José Albiol, seul dans son atelier, s’impose un programme ascétique : « Recherche le vide ». Mais le vide du peintre a une forme, il a une couleur. Le tableau, aussi rigoureuse que soit son économie, est un remède contre le vertige de l’absolu. Il s’en approche (et nous en approche) mais sans s’y anéantir. En cela il reste une image dont la présence physique est chaleureuse et consolante, une sorte de mandala laïque, une épreuve de vérité.

Hervé Laurent 1997

Pigments

Il s’agit, avant toute chose, d’un voyage au cœur du gel. L’hiver qui fait craquer l’atelier de toute part et cette lutte magnifique pour conserver la chaleur de l’âme ! L’imagination qui se gerce à la fine attaque de l’aube. La situation est telle que, parfois, l’orientation devient aléatoire. L’atelier crisse de toute part et le peintre ignore tout de ce qui n’est pas gravé dans la glace. Au creux de la tête, les chiens se sont blottis comme des chats… près d’une frontière un lac est devenu cassant. Il ressemble à un ciel d’enfant, un ciel colorié trop rapidement. Le rendez-vous avec la lumière est difficile et la vue s’égare dans le givre. C’est comme si un village avait éteint tous ses champs !… Alors, merveilleux, le peintre se met à hurler après une ancre imaginaire, une ancre qui vous retiendrait à la peau du soleil… une ancre délicieuse, taillée dans la résine d’un matin jaune.

Dans le cœur du gel bat l’atelier. Et dans le cœur de l’atelier bat celui de l’homme qui voyage. Un voyage en élégance, sous les fagots de papillons… sous le feu des crêtes… Au fil des jours le peintre traverse les contrées de sa propre connaissance. Sa route croise et dépasse les heures anciennes pour venir se perdre aux limites de son savoir. C’est alors que le travail gagne de la vitesse, tandis que le vide approche ! L’urgence de se laisser tomber devient pressante, mais nullement pesante…

Aucune crainte sinon celle de découvrir un nouveau paysage.

Observez bien ! Au fond du puits de l’œil brille une réserve de pigments. Ce sont des épices bleues de terre !… Observez bien ces épices, il y a en elles diverses dimensions. Elles sentent la laine chaude et la peau de champagne. Le pigment bleu se fait tiède comme une sœur endormie… il sait aussi se faire chic, comme un peintre qui se serait attaqué à la représentation du froid en lui opposant la chaleur de son être.

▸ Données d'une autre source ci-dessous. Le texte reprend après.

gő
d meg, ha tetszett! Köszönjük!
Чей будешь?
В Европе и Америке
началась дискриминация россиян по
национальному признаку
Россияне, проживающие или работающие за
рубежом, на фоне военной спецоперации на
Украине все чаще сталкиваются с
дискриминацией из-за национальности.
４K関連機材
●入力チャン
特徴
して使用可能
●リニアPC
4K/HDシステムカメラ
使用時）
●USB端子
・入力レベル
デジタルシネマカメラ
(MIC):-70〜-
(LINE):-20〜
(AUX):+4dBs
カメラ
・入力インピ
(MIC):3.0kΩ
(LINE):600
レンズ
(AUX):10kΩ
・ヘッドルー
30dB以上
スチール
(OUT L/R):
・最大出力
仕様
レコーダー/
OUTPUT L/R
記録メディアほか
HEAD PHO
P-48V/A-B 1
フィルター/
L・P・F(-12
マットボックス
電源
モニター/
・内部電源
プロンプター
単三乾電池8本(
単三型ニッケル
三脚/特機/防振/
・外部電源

Les toiles de José Maria Albiol se tiennent les unes contre les autres et forment un cortège d’émotions venues du gel…elles se serrent entre elles pour mieux nous préparer à la magie de leurs veines…ces veines qui sentent si bon le fjord…le fjord envahie par la mer. Il arrive que le bleu flirte avec le beige, c’est alors que le détail se fait cabalistique. L’impression est forte et, le geste technique, perçu comme une caresse médiévale.

Le rouge maintenant ! Ce rouge que l’on sent travaillé et dont on devine le chemin compliqué des mélanges spontanés. On s’attache à cette sensibilité transcrite à travers les tâches diffuses ou surimposées. Les raccords couleurs qui rejettent toute facilité. Parfois, l’artiste nous semble tendu vers une cible que l’on a peine à voir ! On se souviendra alors que la passion intérieure se veut de perception délicate et que le bon sens nous incline à calmer la toile avant qu’elle ne s’enflamme…

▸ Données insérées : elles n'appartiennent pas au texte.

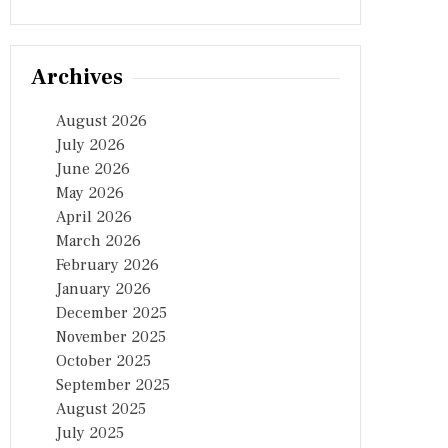
Archives
August 2026
July 2026
June 2026
May 2026
April 2026
March 2026
February 2026
January 2026
December 2025
November 2025
October 2025
September 2025
August 2025
July 2025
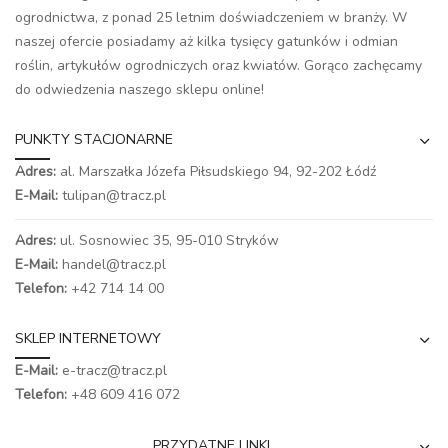
ogrodnictwa, z ponad 25 letnim doświadczeniem w branży. W
naszej ofercie posiadamy aż kilka tysięcy gatunków i odmian
roślin, artykułów ogrodniczych oraz kwiatów. Gorąco zachęcamy
do odwiedzenia naszego
sklepu online
!
PUNKTY STACJONARNE
Adres:
al. Marszałka Józefa Piłsudskiego 94,
92-202 Łódź
E-Mail:
tulipan@tracz.pl
Adres:
ul. Sosnowiec 35, 95-010 Stryków
E-Mail:
handel@tracz.pl
Telefon:
+42 714 14 00
SKLEP INTERNETOWY
E-Mail:
e-tracz@tracz.pl
Telefon:
+48 609 416 072
PRZYDATNE LINKI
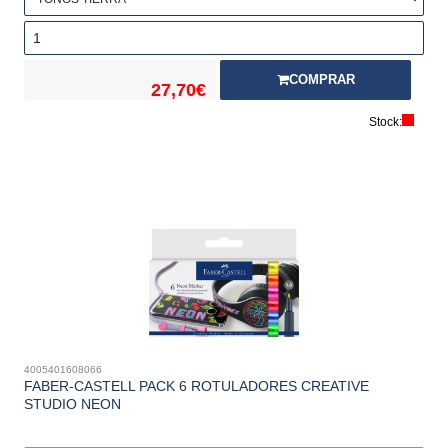
COMPRAR
27,70€
Stock:
4005401608066
FABER-CASTELL PACK 6 ROTULADORES CREATIVE
STUDIO NEON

Le tableau rouge brille au soleil, comme un nœud de pierres lancé dans le ciel. Une turquoise, surgie de nulle part, apporte la maturité au volume. Elle est l’unique fenêtre…

Qui brûle ! Les petites toiles, elles, se plaisent à signifier la moiteur. On imagine le geste talqué d’avoine qui caresse le coton tendu. Une part de sensualité bien réelle s’en dégage. Il y a, dans ces toiles, un peu de sable. De ce sable qui ralentit le mouvement des femmes et incite à l’indolence.

Si le peintre semble parfois s’amuser à nous perdre, on peut, je pense, être acquis à l’idée qu’il sait se laisser étourdir par la fièvre de ses actions imprévues.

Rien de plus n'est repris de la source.